» **Work to complete**
Find every line in the records below that holds the word "MONOMEN", and copy each one.

Exercise input below:

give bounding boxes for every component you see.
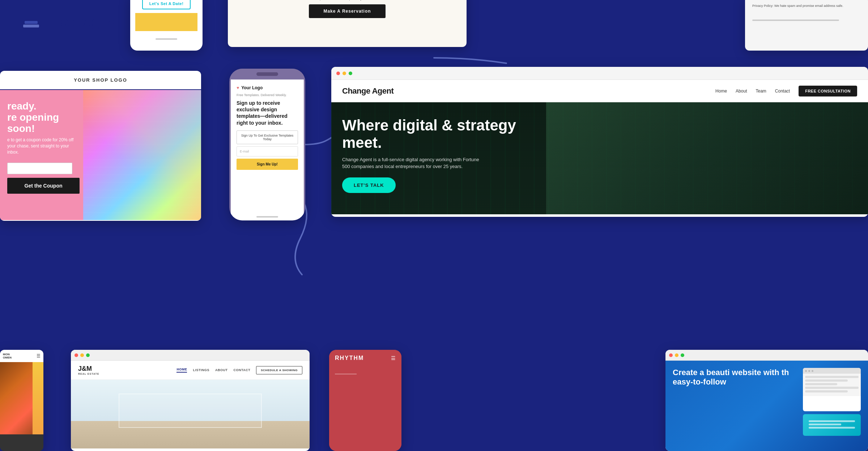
create-headline: Create a beauti website with th easy-to-… (673, 368, 796, 387)
card-privacy: Privacy Policy: We hate spam and promise… (745, 0, 868, 51)
leadpages-icon (22, 15, 41, 30)
make-reservation-button[interactable]: Make A Reservation (309, 4, 385, 18)
realestate-brand-sub: REAL ESTATE (78, 373, 99, 375)
browser-dot-close[interactable] (336, 72, 340, 75)
mockup-line-4 (805, 387, 859, 389)
lets-talk-button[interactable]: LET'S TALK (342, 177, 396, 193)
browser-dot-minimize[interactable] (342, 72, 346, 75)
rhythm-header: RHYTHM ☰ (329, 350, 401, 366)
shop-right-panel (83, 90, 201, 220)
svg-rect-2 (26, 17, 36, 20)
mobile-date-content: Let's Set A Date! (130, 0, 203, 36)
teal-line-2 (809, 424, 841, 425)
realestate-nav: J&M REAL ESTATE HOME LISTINGS ABOUT CONT… (71, 361, 310, 380)
privacy-text: Privacy Policy: We hate spam and promise… (752, 4, 861, 9)
mockup-dot-1 (805, 370, 807, 372)
mobile-form-cta[interactable]: Sign Up To Get Exclusive Templates Today (237, 130, 298, 144)
card-mobile-date: Let's Set A Date! (130, 0, 203, 51)
mockup-line-5 (805, 390, 848, 392)
hero-desk-image (546, 102, 868, 214)
re-dot-minimize[interactable] (80, 353, 84, 357)
get-coupon-button[interactable]: Get the Coupon (7, 178, 80, 194)
card-rhythm: RHYTHM ☰ (329, 350, 401, 451)
mockup-line-3 (805, 383, 837, 385)
nav-link-team[interactable]: Team (756, 89, 766, 94)
mobile-tagline: Free Templates. Delivered Weekly. (237, 93, 298, 97)
mobile-templates-content: ♥ Your Logo Free Templates. Delivered We… (231, 80, 304, 210)
create-image-column (803, 368, 861, 436)
realestate-brand: J&M (78, 365, 92, 372)
mobile-home-indicator (256, 216, 278, 218)
svg-rect-0 (23, 25, 39, 27)
nav-link-about[interactable]: About (736, 89, 747, 94)
svg-rect-1 (25, 21, 38, 24)
change-agent-nav-links: Home About Team Contact FREE CONSULTATIO… (715, 86, 857, 96)
re-nav-home[interactable]: HOME (176, 368, 187, 373)
privacy-content: Privacy Policy: We hate spam and promise… (745, 0, 868, 28)
shop-fashion-image (83, 90, 201, 220)
shop-description: e to get a coupon code for 20% off your … (7, 137, 76, 155)
mobile-logo-row: ♥ Your Logo (237, 85, 298, 90)
realestate-brand-block: J&M REAL ESTATE (78, 365, 99, 375)
card-realestate: J&M REAL ESTATE HOME LISTINGS ABOUT CONT… (71, 350, 310, 451)
mockup-browser-top (803, 368, 861, 374)
nav-link-home[interactable]: Home (715, 89, 727, 94)
schedule-showing-button[interactable]: SCHEDULE A SHOWING (256, 366, 302, 374)
shop-logo: YOUR SHOP LOGO (7, 77, 195, 83)
card-change-agent: Change Agent Home About Team Contact FRE… (331, 67, 868, 217)
browser-toolbar (331, 67, 868, 80)
realestate-content (71, 380, 310, 448)
restaurant-content: 311 JEWELL ROAD, SAINT PAUL, MN | MON - … (228, 0, 467, 25)
mobile-home-bar (156, 38, 177, 40)
hero-title: Where digital & strategy meet. (342, 117, 523, 152)
fashion-overlay (83, 90, 201, 220)
mobile-notch (256, 72, 278, 76)
mobile-bottom-bar (231, 210, 304, 220)
create-dot-close[interactable] (669, 353, 673, 357)
room-wall-detail (119, 394, 262, 428)
rhythm-divider (335, 374, 357, 374)
teal-lines (809, 420, 855, 430)
re-dot-close[interactable] (75, 353, 78, 357)
re-nav-listings[interactable]: LISTINGS (193, 368, 209, 372)
re-nav-contact[interactable]: CONTACT (233, 368, 250, 372)
browser-dot-expand[interactable] (349, 72, 352, 75)
mockup-line-2 (805, 379, 848, 382)
food-logo: MONOMEN (3, 353, 12, 359)
heart-icon: ♥ (237, 85, 239, 90)
card-shop: YOUR SHOP LOGO ready. re opening soon! e… (0, 71, 201, 221)
change-agent-hero: Where digital & strategy meet. Change Ag… (331, 102, 868, 214)
re-browser-bar (71, 350, 310, 361)
nav-link-contact[interactable]: Contact (775, 89, 790, 94)
rhythm-menu-icon[interactable]: ☰ (391, 355, 396, 361)
mockup-browser-body (803, 374, 861, 396)
mobile-sign-up-button[interactable]: Sign Me Up! (237, 159, 298, 170)
mobile-email-input[interactable]: E-mail (237, 146, 298, 156)
mockup-dot-3 (812, 370, 813, 372)
hamburger-menu-icon[interactable]: ☰ (37, 353, 41, 358)
teal-line-3 (809, 427, 855, 429)
create-dot-minimize[interactable] (675, 353, 678, 357)
re-nav-about[interactable]: ABOUT (215, 368, 228, 372)
restaurant-address: 311 JEWELL ROAD, SAINT PAUL, MN | MON - … (278, 0, 416, 1)
shop-left-panel: ready. re opening soon! e to get a coupo… (0, 90, 83, 220)
shop-email-input[interactable] (7, 163, 72, 174)
room-background (71, 380, 310, 448)
free-consultation-button[interactable]: FREE CONSULTATION (799, 86, 857, 96)
mobile-headline: Sign up to receive exclusive design temp… (237, 100, 298, 126)
mobile-top-bar (229, 69, 305, 80)
logo-text: Leadpages (46, 14, 114, 30)
shop-title-1: ready. (7, 101, 76, 112)
food-header: MONOMEN ☰ (0, 350, 43, 362)
change-agent-brand: Change Agent (342, 86, 393, 96)
create-text-column: Create a beauti website with th easy-to-… (673, 368, 796, 387)
create-dot-expand[interactable] (681, 353, 684, 357)
create-browser-mockup (803, 368, 861, 411)
lets-set-date-button[interactable]: Let's Set A Date! (142, 0, 191, 9)
yellow-accent (33, 362, 43, 434)
rhythm-logo: RHYTHM (335, 355, 364, 361)
card-create: Create a beauti website with th easy-to-… (665, 350, 868, 451)
re-dot-expand[interactable] (86, 353, 90, 357)
shop-header: YOUR SHOP LOGO (0, 71, 201, 90)
shop-title-2: re opening soon! (7, 112, 76, 134)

End of Exercise input.

» **Answer to the problem**
food-logo: MONOMEN (3, 353, 12, 359)
food-header: MONOMEN ☰ (0, 350, 43, 362)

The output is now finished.